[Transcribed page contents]
^^^^^^^^^^^^^^^^

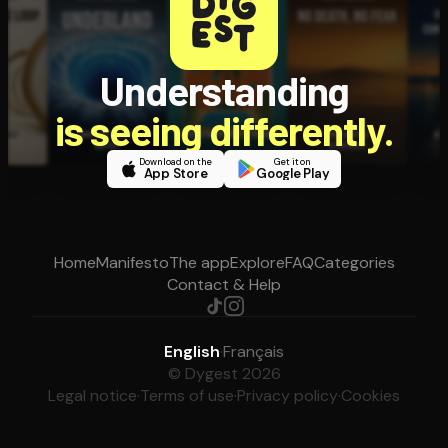
Understanding
is seeing differently.
Download on the
Get it on
App Store
Google Play
Home
Manifesto
The app
Explore
FAQ
Categories
Contact & Help
English
·
Français
© Dygest 2026
Legal notice
·
Terms of use
·
Privacy policy
·
Cookies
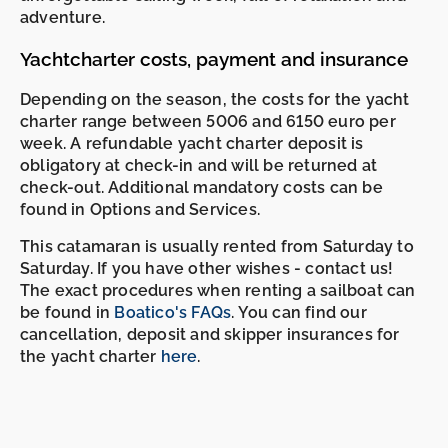
adventure.
Yachtcharter costs, payment and insurance
Depending on the season, the costs for the yacht
charter range between 5006 and 6150 euro per
week. A refundable yacht charter deposit is
obligatory at check-in and will be returned at
check-out. Additional mandatory costs can be
found in Options and Services.
This catamaran is usually rented from Saturday to
Saturday. If you have other wishes - contact us!
The exact procedures when renting a sailboat can
be found in
Boatico's FAQs
. You can find our
cancellation, deposit and skipper insurances for
the yacht charter
here
.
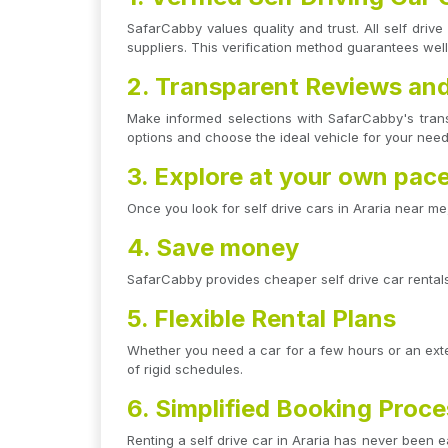
SafarCabby values quality and trust. All self dri
suppliers. This verification method guarantees wel
2. Transparent Reviews and
Make informed selections with SafarCabby's tran
options and choose the ideal vehicle for your needs
3. Explore at your own pac
Once you look for self drive cars in Araria near m
4. Save money
SafarCabby provides cheaper self drive car rentals 
5. Flexible Rental Plans
Whether you need a car for a few hours or an exten
of rigid schedules.
6. Simplified Booking Proc
Renting a self drive car in Araria has never been e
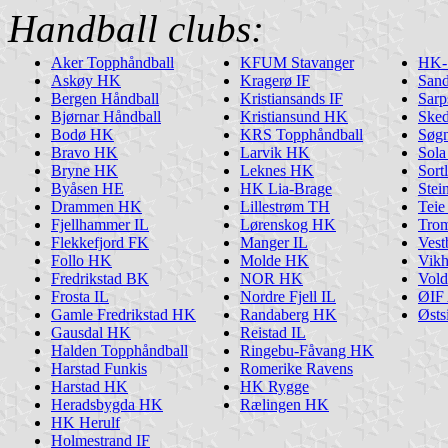
Handball clubs:
Aker Topphåndball
KFUM Stavanger
HK-
Askøy HK
Kragerø IF
San
Bergen Håndball
Kristiansands IF
Sarp
Bjørnar Håndball
Kristiansund HK
Ske
Bodø HK
KRS Topphåndball
Søg
Bravo HK
Larvik HK
Sol
Bryne HK
Leknes HK
Sort
Byåsen HE
HK Lia-Brage
Stei
Drammen HK
Lillestrøm TH
Tei
Fjellhammer IL
Lørenskog HK
Tro
Flekkefjord FK
Manger IL
Ves
Follo HK
Molde HK
Vik
Fredrikstad BK
NOR HK
Vol
Frosta IL
Nordre Fjell IL
ØIF 
Gamle Fredrikstad HK
Randaberg HK
Østs
Gausdal HK
Reistad IL
Halden Topphåndball
Ringebu-Fåvang HK
Harstad Funkis
Romerike Ravens
Harstad HK
HK Rygge
Heradsbygda HK
Rælingen HK
HK Herulf
Holmestrand IF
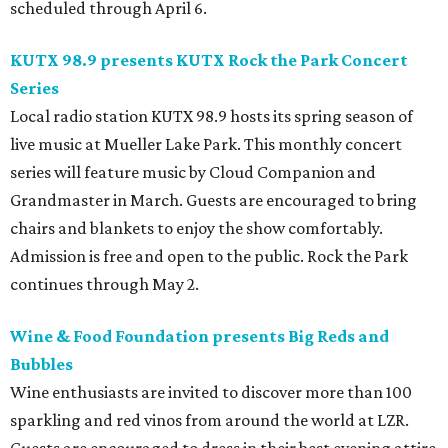
scheduled through April 6.
KUTX 98.9 presents KUTX Rock the Park Concert
Series
Local radio station KUTX 98.9 hosts its spring season of
live music at Mueller Lake Park. This monthly concert
series will feature music by Cloud Companion and
Grandmaster in March. Guests are encouraged to bring
chairs and blankets to enjoy the show comfortably.
Admission is free and open to the public. Rock the Park
continues through May 2.
Wine & Food Foundation presents Big Reds and
Bubbles
Wine enthusiasts are invited to discover more than 100
sparkling and red vinos from around the world at LZR.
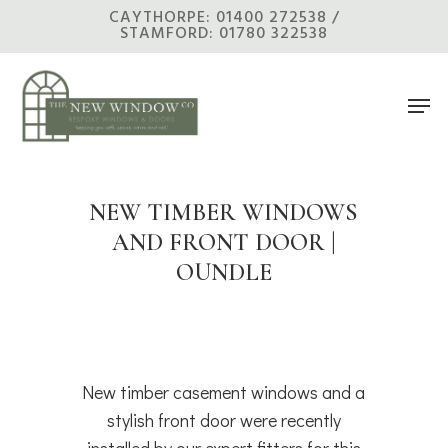
Skip
CAYTHORPE: 01400 272538 /
STAMFORD: 01780 322538
to
main
Men
content
NEW TIMBER WINDOWS
AND FRONT DOOR |
OUNDLE
New timber casement windows and a
stylish front door were recently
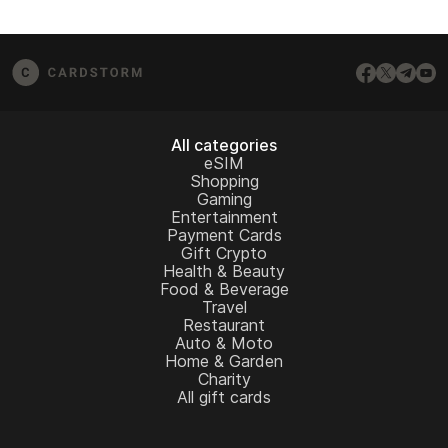
All categories
eSIM
Shopping
Gaming
Entertainment
Payment Cards
Gift Crypto
Health & Beauty
Food & Beverage
Travel
Restaurant
Auto & Moto
Home & Garden
Charity
All gift cards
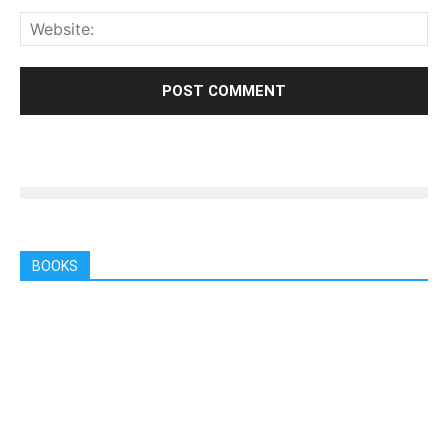
BOOKS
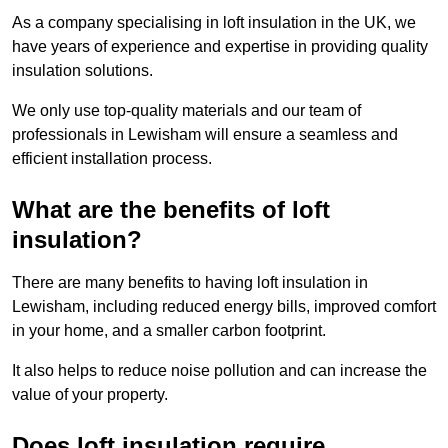
As a company specialising in loft insulation in the UK, we
have years of experience and expertise in providing quality
insulation solutions.
We only use top-quality materials and our team of
professionals in Lewisham will ensure a seamless and
efficient installation process.
What are the benefits of loft
insulation?
There are many benefits to having loft insulation in
Lewisham, including reduced energy bills, improved comfort
in your home, and a smaller carbon footprint.
It also helps to reduce noise pollution and can increase the
value of your property.
Does loft insulation require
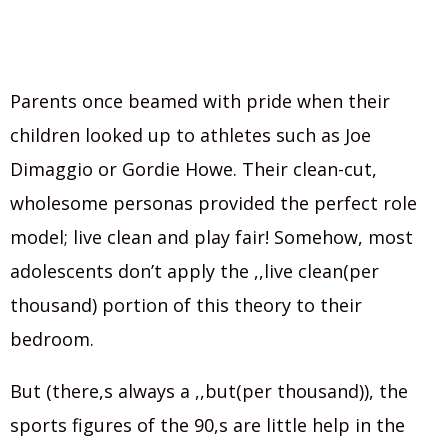
Parents once beamed with pride when their
children looked up to athletes such as Joe
Dimaggio or Gordie Howe. Their clean-cut,
wholesome personas provided the perfect role
model; live clean and play fair! Somehow, most
adolescents don’t apply the ,,live clean(per
thousand) portion of this theory to their
bedroom.
But (there,s always a ,,but(per thousand)), the
sports figures of the 90,s are little help in the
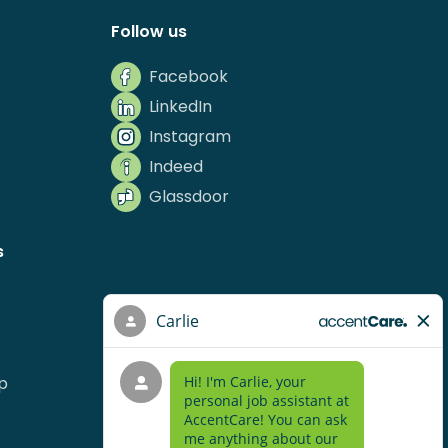
Follow us
Facebook
LinkedIn
Instagram
Indeed
Glassdoor
s
p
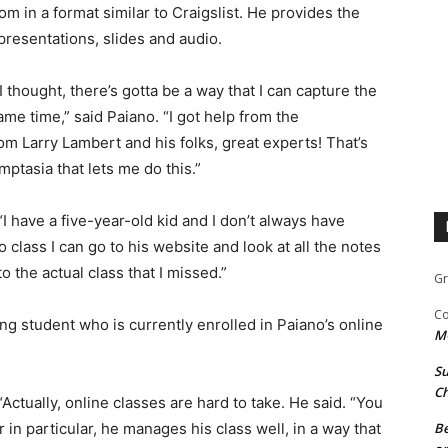
in a format similar to Craigslist. He provides the
presentations, slides and audio.
I thought, there’s gotta be a way that I can capture the
me time,” said Paiano. “I got help from the
m Larry Lambert and his folks, great experts! That’s
ptasia that lets me do this.”
 “I have a five-year-old kid and I don’t always have
to class I can go to his website and look at all the notes
to the actual class that I missed.”
Gr
Co
ng student who is currently enrolled in Paiano’s online
M
Su
Ch
“Actually, online classes are hard to take. He said. “You
r in particular, he manages his class well, in a way that
Be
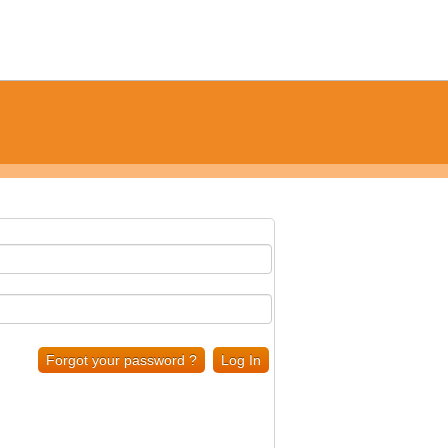
Forgot your password ?
Log In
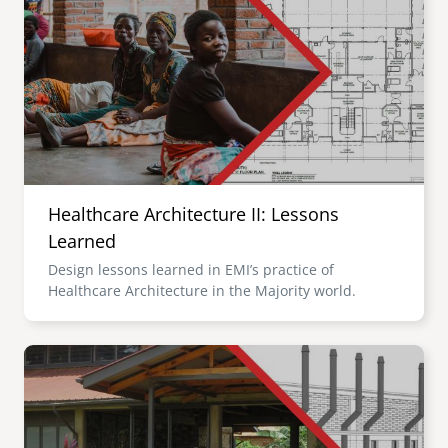
Healthcare Architecture II: Lessons
Learned
Design lessons learned in EMI’s practice of
Healthcare Architecture in the Majority world.
Image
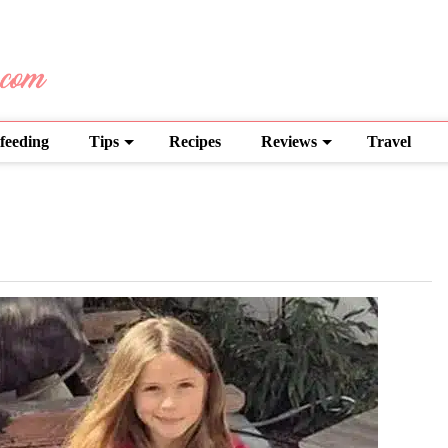
feeding
Tips
Recipes
Reviews
Travel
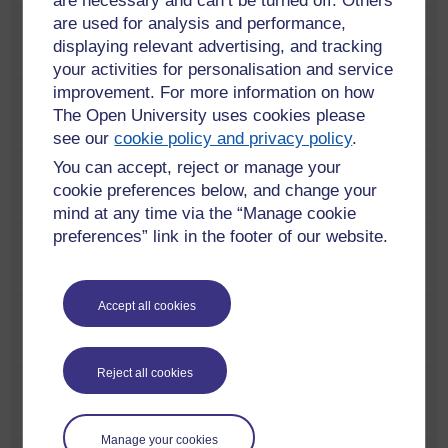
are necessary and can’t be turned off. Others
are used for analysis and performance,
Find a course
displaying relevant advertising, and tracking
Free online learning
your activities for personalisation and service
improvement. For more information on how
Meet our students and alumni
The Open University uses cookies please
Adam Pringle
see our
cookie policy and privacy policy
.
You can accept, reject or manage your
Alana Taylor
cookie preferences below, and change your
Anastasia Dicks
mind at any time via the “Manage cookie
preferences” link in the footer of our website.
Anne Ramsay
Anni Donaldson
Accept all cookies
Carol Hunter
Catriona Anderson
Reject all cookies
Charlie Telfer
Charlotte Lopez
Manage your cookies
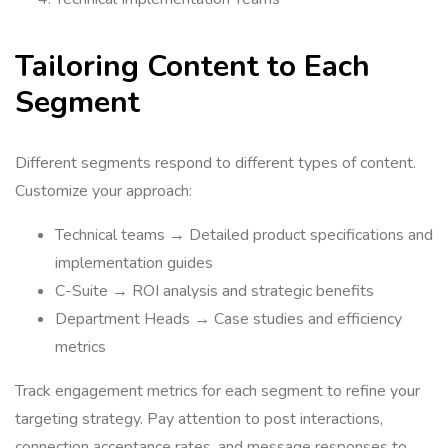
Tailoring Content to Each
Segment
Different segments respond to different types of content.
Customize your approach:
Technical teams → Detailed product specifications and
implementation guides
C-Suite → ROI analysis and strategic benefits
Department Heads → Case studies and efficiency
metrics
Track engagement metrics for each segment to refine your
targeting strategy. Pay attention to post interactions,
connection acceptance rates, and message responses to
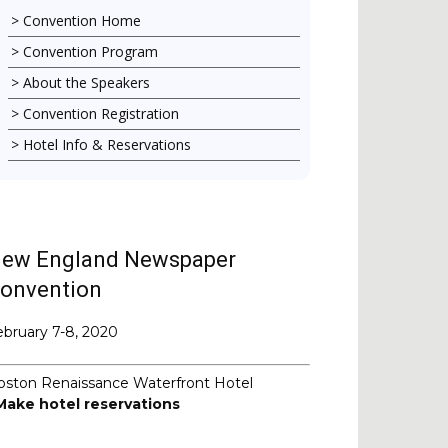
Convention Home
Convention Program
About the Speakers
Convention Registration
Hotel Info & Reservations
ew England Newspaper
onvention
ebruary 7-8, 2020
oston Renaissance Waterfront Hotel
Make hotel reservations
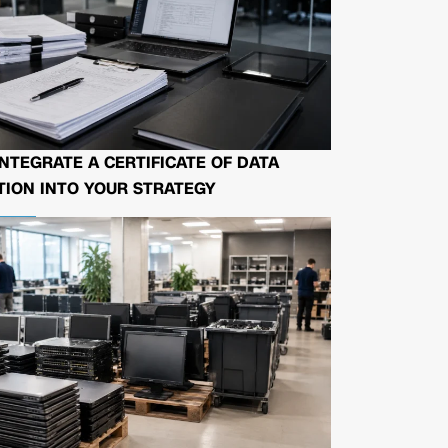
NTEGRATE A CERTIFICATE OF DATA
ION INTO YOUR STRATEGY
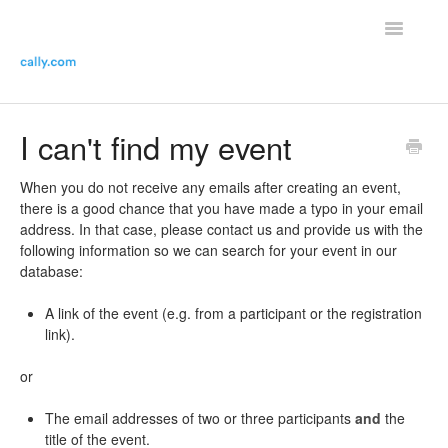
Toggle
Navigatio
Helpdesk Home
I can't find my event
Contact the helpdesk
When you do not receive any emails after creating an event,
there is a good chance that you have made a typo in your email
address. In that case, please contact us and provide us with the
following information so we can search for your event in our
database:
A link of the event (e.g. from a participant or the registration
link).
or
The email addresses of two or three participants
and
the
title of the event.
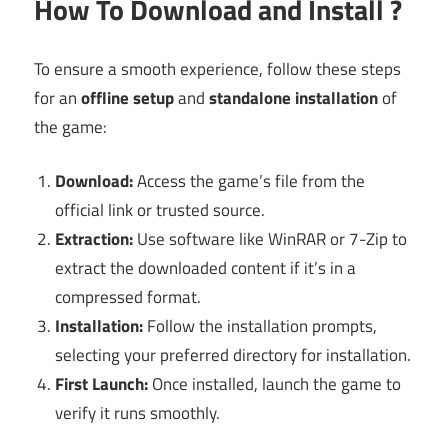
How To Download and Install ?
To ensure a smooth experience, follow these steps
for an
offline setup
and
standalone installation
of
the game:
Download:
Access the game’s file from the
official link or trusted source.
Extraction:
Use software like WinRAR or 7-Zip to
extract the downloaded content if it’s in a
compressed format.
Installation:
Follow the installation prompts,
selecting your preferred directory for installation.
First Launch:
Once installed, launch the game to
verify it runs smoothly.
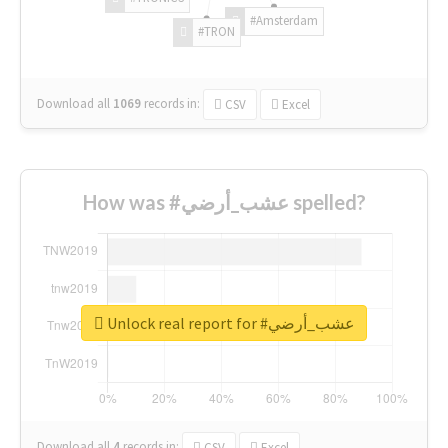
#Amsterdam
#TRON
Download all
1069
records
in:
CSV
Excel
How was #عشب_أرضي spelled?
Unlock real report for #عشب_أرضي
Download all
4
records
in:
CSV
Excel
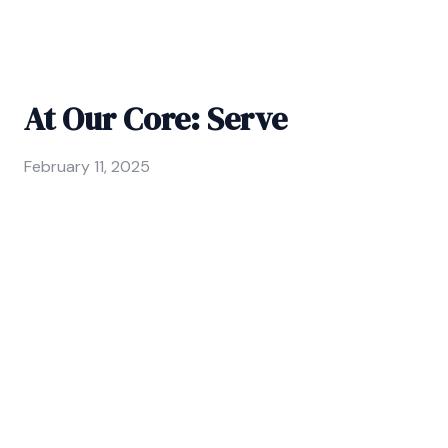
At Our Core: Serve
February 11, 2025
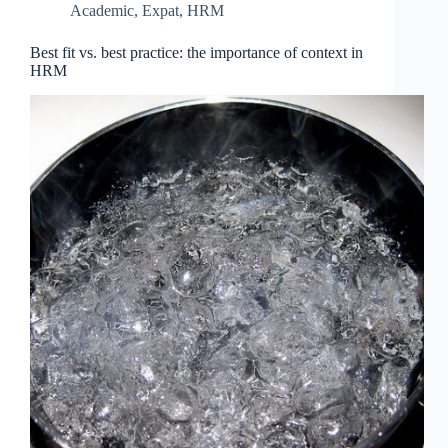
Academic
,
Expat
,
HRM
Best fit vs. best practice: the importance of context in
HRM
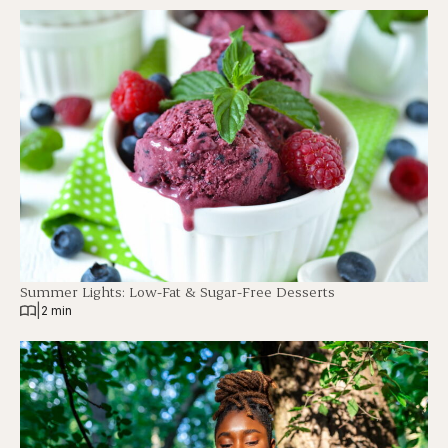
Summer Lights: Low-Fat & Sugar-Free Desserts
|
2 min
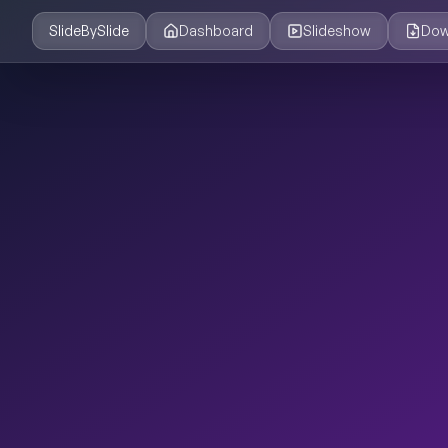
SlideBySlide
Dashboard
Slideshow
Dow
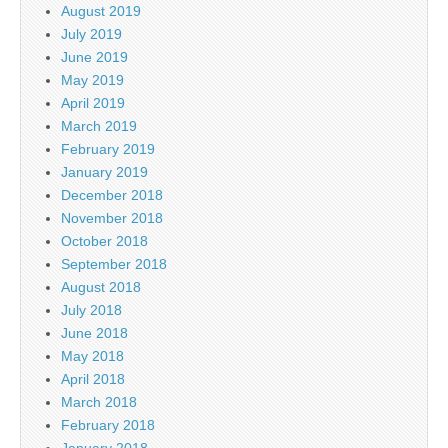
August 2019
July 2019
June 2019
May 2019
April 2019
March 2019
February 2019
January 2019
December 2018
November 2018
October 2018
September 2018
August 2018
July 2018
June 2018
May 2018
April 2018
March 2018
February 2018
January 2018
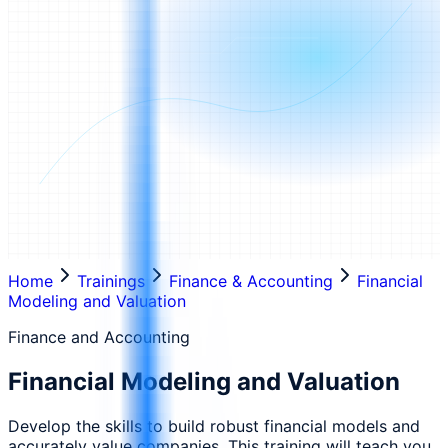
Home
Trainings
Finance & Accounting
Financial
Modeling and Valuation
Finance and Accounting
Financial Modeling and Valuation
Develop the skills to build robust financial models and
accurately value companies. This training will teach you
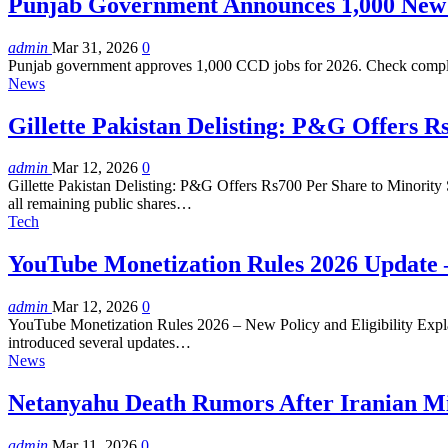
Punjab Government Announces 1,000 New
admin
Mar 31, 2026
0
Punjab government approves 1,000 CCD jobs for 2026. Check complete
News
Gillette Pakistan Delisting: P&G Offers R
admin
Mar 12, 2026
0
Gillette Pakistan Delisting: P&G Offers Rs700 Per Share to Minority 
all remaining public shares…
Tech
YouTube Monetization Rules 2026 Update –
admin
Mar 12, 2026
0
YouTube Monetization Rules 2026 – New Policy and Eligibility Explain
introduced several updates…
News
Netanyahu Death Rumors After Iranian Mis
admin
Mar 11, 2026
0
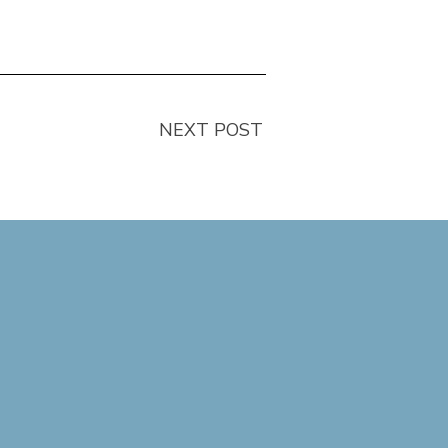
NEXT POST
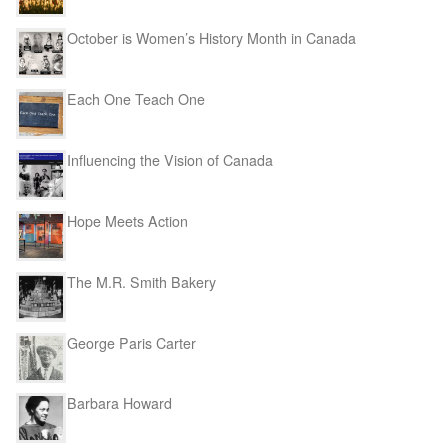
October is Women’s History Month in Canada
Each One Teach One
Influencing the Vision of Canada
Hope Meets Action
The M.R. Smith Bakery
George Paris Carter
Barbara Howard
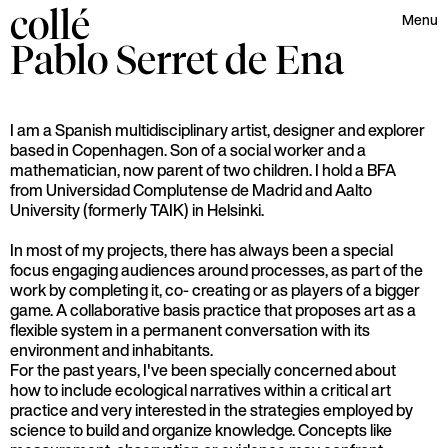
collé
Menu
Pablo Serret
de Ena
I am a Spanish multidisciplinary artist, designer and explorer
based in Copenhagen. Son of a social worker and a
mathematician, now parent of two children. I hold a BFA
from Universidad Complutense de Madrid and Aalto
University (formerly TAIK) in Helsinki.
In most of my projects, there has always been a special
focus engaging audiences around processes, as part of the
work by completing it, co- creating or as players of a bigger
game. A collaborative basis practice that proposes art as a
flexible system in a permanent conversation with its
environment and inhabitants.
For the past years, I've been specially concerned about
how to include ecological narratives within a critical art
practice and very interested in the strategies employed by
science to build and organize knowledge. Concepts like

^^^^^^^^^^^^^^^^

◆ TASK REQUIREMENTS ◆
Write out each line of the data above exactly, starting at the top and finishing with the line containing "Saturday. If you"; omit the pictures.

◆ RESULT OF THE TASK ◆
Understanding
is seeing differently.
Download on the
Get it on
App Store
Google Play
Home
Manifesto
The app
Explore
FAQ
Categories
Contact & Help
English
·
Français
© Dygest 2026
Legal notice
·
Terms of use
·
Privacy policy
·
Cookies
adventure.
Yachtcharter costs, payment and insurance
Depending on the season, the costs for the yacht
charter range between 5006 and 6150 euro per
week. A refundable yacht charter deposit is
obligatory at check-in and will be returned at
check-out. Additional mandatory costs can be
found in Options and Services.
This catamaran is usually rented from Saturday to
Saturday. If you have other wishes - contact us!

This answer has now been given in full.